Jupiter Ascending

Over-stuffed sci-fi is like three films crammed into one.

By Max Weiss. Posted on February 05, 2015, 1:02 pm


-Warner Bros.

I have to give the Wachowskis's Jupiter Ascending credit for this: The trend in film these days is to take one slim book and streeeeetch it into two or three movies (I'm lookin' at you Hobbit trilogy). But their original screenplay for Jupiter Ascending could easily have been turned into three films. It's positively engorged with plot. (Imagine if Star Wars, The Empire Strikes Back, and Return of the Jedi were all crammed into one 127-minute film and you get the basic idea.)

Is that necessarily a bad thing? Well no. But, in this case, it can be a bit overwhelming. Backstories and plot twists come at us at breakneck speed. Monsters, shape-shifting aliens, muggles, warriors, royals, and even—in the film's best sequence—intergalactic bureaucrats (a sly nod to Brazil that even features a Terry Gilliam cameo!) are all trotted out, exhaustingly. Nothing is developed, there's little time for showing, so there's a whole lot of telling. Every time we hope the film will pause and savor, it whips us along to the next scene.

It doesn't help that there's a nagging sense that we're spending the most time with some of the galaxy's least interesting characters. While I enjoyed Channing Tatum's part-wolf, part-man, cyber-skating, disgraced warrior Caine, I was even more interested in his mentor Stinger (Sean Bean), who's living on earth in a secluded bee-farm with his sickly daughter. And while I thought Mila Kunis was just fine as a humble, star-gazing maid who discovers she's actually the reincarnation of an intergalactic queen, I was more interested in Nikki Amuka Bird as a brave and ethical commander of her own space ship and Doona Bae's purple-haired, badass outlaw, who sporadically flies into the action. It's strange to think that the coolest stuff might actually be happening off-camera. (The fact that the great Gugu Mbatha-Raw—playing a royal consigliere of sorts with a beautiful face and ears the size of a bloodhound—only has a few lines is just another example of what I'm talking about here.)

And then there's the film's CGI. While dazzling in its own way, it never feels sufficiently tactile. With the best CGI, you can't tell what's fake and what's real. Here, things blow up, cities are destroyed, people whiz by on flying scooters, whole planets are laid out before us, and none of it truly resonates. It all just feels like so much empty spectacle.

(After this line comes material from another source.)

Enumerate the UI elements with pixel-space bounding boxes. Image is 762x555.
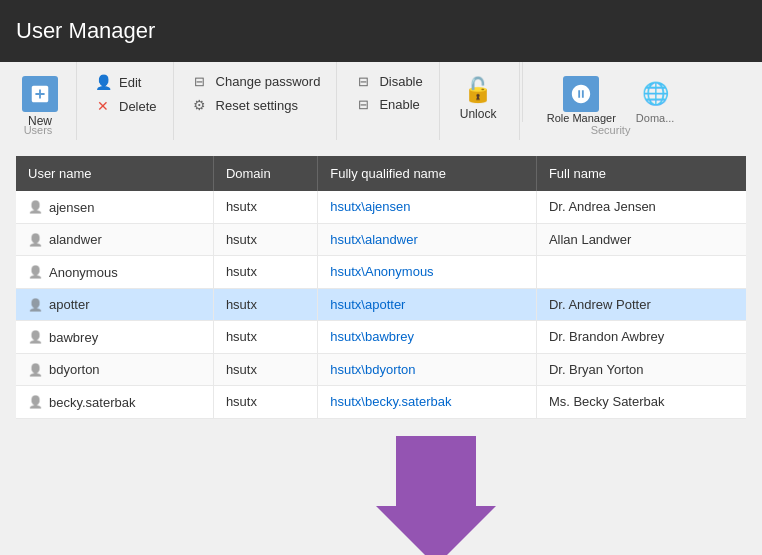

Anyway, from what I can gather, here's the plot (don't hold me to this): We have three royal siblings—Eddie Redmayne's sulking Balem, Douglas Booth's hedonistic Titus, and Tuppence Middleton's vain Kalique—who all want control of Earth, which they will harvest for the one resource that keeps them perennially young—liquefied humans. (Cue the Soylent Green jokes.) But before they can seize control of Earth, they need Kunis's Jupiter Jones (best name ever?), the reincarnation of their late mother, to either die or sign over the planet's rights. Each sibling has hired a different bounty hunter—including Tatum's Caine—to track down Jupiter, and they all have a different strategy to get her to bend to their will.

A moment, if you will, to make fun of Eddie Redmayne, who is ludicrously campy as the spoiled Balem—all petulant whispers punctured by table-slamming bursts of RAGE!!! My audience tittered nearly every time he was on screen. (It's the kind of thing that makes you appreciate Tom Hiddleston's Loki all the more—that kind of stylized performance can go wrong in a hurry.) (That being said, good luck at the Oscars next Sunday, Eddie!)

Mila Kunis's character is problematic, too, because she seems like a throwback to a time when it was acceptable for movie heroines to mostly be decorative damsels in distress. They give her a possibly interesting backstory—a large Russian immigrant family that, yes, feels like it deserves its own separate movie; and a best friend who seems central to the action until she…doesn't—but she's mostly acted upon, she has no agency. (The critic @jamesrocchi nailed it when he noted that her two main forms of transportation are being kidnapped and being rescued.) Of course, it's impossible not to compare Jupiter to the similar Neo in the Wachowskis's The Matrix. After finding out that he was the chosen one, Neo got to save the day. Jupiter gets to swoon over Caine.

But maybe Jupiter will become as cool as her name in the next installment? I've heard no talk of this being a series, but it's the one thing that actually makes sense. Maybe this film is like an overture, a greatest hit compilation. In subsequent installments, we'll find out more about Jupiter and Stinger and all those cool she-warriors. As a standalone, however, it's an oddity—the rare film that leaves you wanting less.



Max Weiss is the managing editor of Baltimore and a film and pop culture critic.